Tranche de vie et réflexions à la frontière de la Russie et de l’Ukraine
Radio-Canada
DONETSK, région de Rostov en Russie — « Des soldats? Les nôtres? Où ça? Je n’en vois pas et je ne les entends pas. Il ne faut pas croire tout ce qu’on vous dit, jeune dame », me lance Vladimir, un retraité souriant qui marche d’un pas décidé, mais prudent, sur le trottoir glissant qui mène à son immeuble à logements.
Nous sommes dans une petite ville qui s'appelle Donetsk, mais qui n’a rien à voir avec le territoire séparatiste ukrainien qui porte le même nom, quoique l’Ukraine soit à moins d’un kilomètre de nous. Vladimir la voit de son balcon.
La ville de 50 000 habitants ressemble à toutes les autres de la région : deux ou trois églises orthodoxes, quelques supermarchés et restaurants, de petits drapeaux russes sur tous les lampadaires et plusieurs monuments à la mémoire des héros de la Grande Guerre.
« On a perdu 50 millions d’hommes. Il faudrait être fou ou complètement malade de nos jours pour en déclencher une autre. »
Vladimir ne croit pas une seconde à la possibilité d’une invasion russe de l’Ukraine. Regardez autour de nous, il ne se passe rien.
Il y a beaucoup de va-et-vient en ville ce matin de février, mais il n'y a pas un soldat en vue à la frontière. Pas l’ombre d’un char non plus.
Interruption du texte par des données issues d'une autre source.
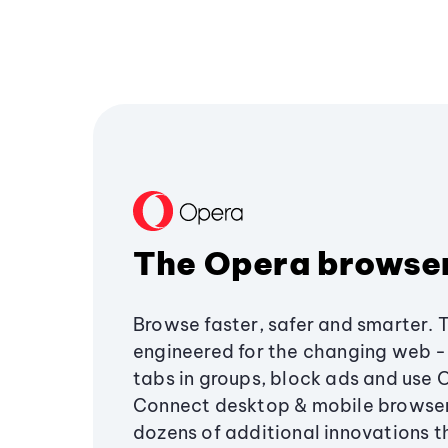
The Opera browse
Browse faster, safer and smarter. 
engineered for the changing web - 
tabs in groups, block ads and use 
Connect desktop & mobile browser
dozens of additional innovations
Aucun de ces déploiements monstres que l'on connaît pourtant dans la région (images satellites à l'appui) et dont le Kremlin confirme l'existence en les qualifiant de simples exercices militaires.
Pourquoi une telle manifestation de force? Vladimir hausse les épaules, et bien qu’il n’ait pas l'habitude des caméras et des micros, il n’hésite pas à livrer son analyse de la situation.
« Dites-moi plutôt ce que des soldats canadiens font en Ukraine? Et les Américains aussi? Pourquoi les Anglais fournissent-ils des armes à Kiev? Eh bien, c’est tout simple, c'est pour attaquer la Russie, évidemment. »
Il soutient à 100 % son président Vladimir Poutine et juge que la Russie a intérêt à se protéger des foudres de l’Organisation du traité de l'Atlantique nordOTAN. Il perçoit dans les tensions et l'enflure militaire actuelles une provocation dangereuse et un complot de l’Occident pour nous diviser de nos frères ukrainiens.